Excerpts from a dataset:
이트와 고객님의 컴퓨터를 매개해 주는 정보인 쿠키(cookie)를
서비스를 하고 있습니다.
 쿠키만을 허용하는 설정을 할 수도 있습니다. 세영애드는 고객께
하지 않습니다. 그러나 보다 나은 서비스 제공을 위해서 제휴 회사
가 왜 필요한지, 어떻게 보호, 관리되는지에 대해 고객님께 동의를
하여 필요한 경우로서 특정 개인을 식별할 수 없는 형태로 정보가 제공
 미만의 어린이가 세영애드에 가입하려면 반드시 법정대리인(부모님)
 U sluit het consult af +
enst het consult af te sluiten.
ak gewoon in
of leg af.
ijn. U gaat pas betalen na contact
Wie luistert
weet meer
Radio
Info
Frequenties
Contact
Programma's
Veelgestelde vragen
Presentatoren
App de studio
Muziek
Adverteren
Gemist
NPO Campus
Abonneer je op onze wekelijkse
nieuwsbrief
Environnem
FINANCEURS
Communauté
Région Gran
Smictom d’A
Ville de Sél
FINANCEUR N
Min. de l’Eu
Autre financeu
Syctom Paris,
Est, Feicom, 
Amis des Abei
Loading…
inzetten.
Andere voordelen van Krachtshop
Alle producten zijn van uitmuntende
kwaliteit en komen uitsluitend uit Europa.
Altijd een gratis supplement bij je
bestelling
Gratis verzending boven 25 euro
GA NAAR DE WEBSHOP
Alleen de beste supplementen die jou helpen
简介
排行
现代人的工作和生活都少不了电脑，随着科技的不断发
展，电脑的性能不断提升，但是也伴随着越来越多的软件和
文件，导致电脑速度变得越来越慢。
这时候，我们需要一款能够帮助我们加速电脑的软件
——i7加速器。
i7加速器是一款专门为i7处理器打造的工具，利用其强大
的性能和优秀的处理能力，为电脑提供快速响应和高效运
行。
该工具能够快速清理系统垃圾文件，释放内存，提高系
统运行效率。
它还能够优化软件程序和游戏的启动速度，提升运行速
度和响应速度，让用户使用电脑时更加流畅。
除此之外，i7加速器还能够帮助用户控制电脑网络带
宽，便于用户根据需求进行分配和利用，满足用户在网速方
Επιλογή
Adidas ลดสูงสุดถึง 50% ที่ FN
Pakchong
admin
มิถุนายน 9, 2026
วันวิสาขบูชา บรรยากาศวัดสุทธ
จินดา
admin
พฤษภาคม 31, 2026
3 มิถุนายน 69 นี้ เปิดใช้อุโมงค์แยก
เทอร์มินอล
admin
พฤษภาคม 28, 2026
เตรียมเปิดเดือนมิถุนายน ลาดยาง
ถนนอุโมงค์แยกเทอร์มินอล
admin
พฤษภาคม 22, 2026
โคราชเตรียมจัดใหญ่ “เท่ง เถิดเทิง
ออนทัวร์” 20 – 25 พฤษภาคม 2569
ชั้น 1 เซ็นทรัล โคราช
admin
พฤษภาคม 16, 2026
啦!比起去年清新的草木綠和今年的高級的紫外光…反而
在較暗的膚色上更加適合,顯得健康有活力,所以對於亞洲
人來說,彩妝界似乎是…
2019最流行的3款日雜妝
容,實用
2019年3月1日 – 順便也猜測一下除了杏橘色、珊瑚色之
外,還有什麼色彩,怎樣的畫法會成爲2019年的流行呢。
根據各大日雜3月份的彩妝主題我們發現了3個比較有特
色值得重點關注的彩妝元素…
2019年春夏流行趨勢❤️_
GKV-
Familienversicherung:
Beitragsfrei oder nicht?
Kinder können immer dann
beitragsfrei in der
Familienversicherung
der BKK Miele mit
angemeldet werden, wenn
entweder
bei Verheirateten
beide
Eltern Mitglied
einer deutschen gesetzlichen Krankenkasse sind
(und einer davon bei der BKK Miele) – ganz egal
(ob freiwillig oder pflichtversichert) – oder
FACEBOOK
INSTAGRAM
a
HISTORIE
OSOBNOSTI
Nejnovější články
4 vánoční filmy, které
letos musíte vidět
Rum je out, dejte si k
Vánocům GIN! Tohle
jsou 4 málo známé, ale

**Problem statement**
The data must be output in full, exactly as given.

**Task solution**
이트와 고객님의 컴퓨터를 매개해 주는 정보인 쿠키(cookie)를
서비스를 하고 있습니다.
 쿠키만을 허용하는 설정을 할 수도 있습니다. 세영애드는 고객께
하지 않습니다. 그러나 보다 나은 서비스 제공을 위해서 제휴 회사
가 왜 필요한지, 어떻게 보호, 관리되는지에 대해 고객님께 동의를
하여 필요한 경우로서 특정 개인을 식별할 수 없는 형태로 정보가 제공
 미만의 어린이가 세영애드에 가입하려면 반드시 법정대리인(부모님)
 U sluit het consult af +
enst het consult af te sluiten.
ak gewoon in
of leg af.
ijn. U gaat pas betalen na contact
Wie luistert
weet meer
Radio
Info
Frequenties
Contact
Programma's
Veelgestelde vragen
Presentatoren
App de studio
Muziek
Adverteren
Gemist
NPO Campus
Abonneer je op onze wekelijkse
nieuwsbrief
Environnem
FINANCEURS
Communauté
Région Gran
Smictom d’A
Ville de Sél
FINANCEUR N
Min. de l’Eu
Autre financeu
Syctom Paris,
Est, Feicom, 
Amis des Abei
Loading…
inzetten.
Andere voordelen van Krachtshop
Alle producten zijn van uitmuntende
kwaliteit en komen uitsluitend uit Europa.
Altijd een gratis supplement bij je
bestelling
Gratis verzending boven 25 euro
GA NAAR DE WEBSHOP
Alleen de beste supplementen die jou helpen
简介
排行
现代人的工作和生活都少不了电脑，随着科技的不断发
展，电脑的性能不断提升，但是也伴随着越来越多的软件和
文件，导致电脑速度变得越来越慢。
这时候，我们需要一款能够帮助我们加速电脑的软件
——i7加速器。
i7加速器是一款专门为i7处理器打造的工具，利用其强大
的性能和优秀的处理能力，为电脑提供快速响应和高效运
行。
该工具能够快速清理系统垃圾文件，释放内存，提高系
统运行效率。
它还能够优化软件程序和游戏的启动速度，提升运行速
度和响应速度，让用户使用电脑时更加流畅。
除此之外，i7加速器还能够帮助用户控制电脑网络带
宽，便于用户根据需求进行分配和利用，满足用户在网速方
Επιλογή
Adidas ลดสูงสุดถึง 50% ที่ FN
Pakchong
admin
มิถุนายน 9, 2026
วันวิสาขบูชา บรรยากาศวัดสุทธ
จินดา
admin
พฤษภาคม 31, 2026
3 มิถุนายน 69 นี้ เปิดใช้อุโมงค์แยก
เทอร์มินอล
admin
พฤษภาคม 28, 2026
เตรียมเปิดเดือนมิถุนายน ลาดยาง
ถนนอุโมงค์แยกเทอร์มินอล
admin
พฤษภาคม 22, 2026
โคราชเตรียมจัดใหญ่ “เท่ง เถิดเทิง
ออนทัวร์” 20 – 25 พฤษภาคม 2569
ชั้น 1 เซ็นทรัล โคราช
admin
พฤษภาคม 16, 2026
啦!比起去年清新的草木綠和今年的高級的紫外光…反而
在較暗的膚色上更加適合,顯得健康有活力,所以對於亞洲
人來說,彩妝界似乎是…
2019最流行的3款日雜妝
容,實用
2019年3月1日 – 順便也猜測一下除了杏橘色、珊瑚色之
外,還有什麼色彩,怎樣的畫法會成爲2019年的流行呢。
根據各大日雜3月份的彩妝主題我們發現了3個比較有特
色值得重點關注的彩妝元素…
2019年春夏流行趨勢❤️_
GKV-
Familienversicherung:
Beitragsfrei oder nicht?
Kinder können immer dann
beitragsfrei in der
Familienversicherung
der BKK Miele mit
angemeldet werden, wenn
entweder
bei Verheirateten
beide
Eltern Mitglied
einer deutschen gesetzlichen Krankenkasse sind
(und einer davon bei der BKK Miele) – ganz egal
(ob freiwillig oder pflichtversichert) – oder
FACEBOOK
INSTAGRAM
a
HISTORIE
OSOBNOSTI
Nejnovější články
4 vánoční filmy, které
letos musíte vidět
Rum je out, dejte si k
Vánocům GIN! Tohle
jsou 4 málo známé, ale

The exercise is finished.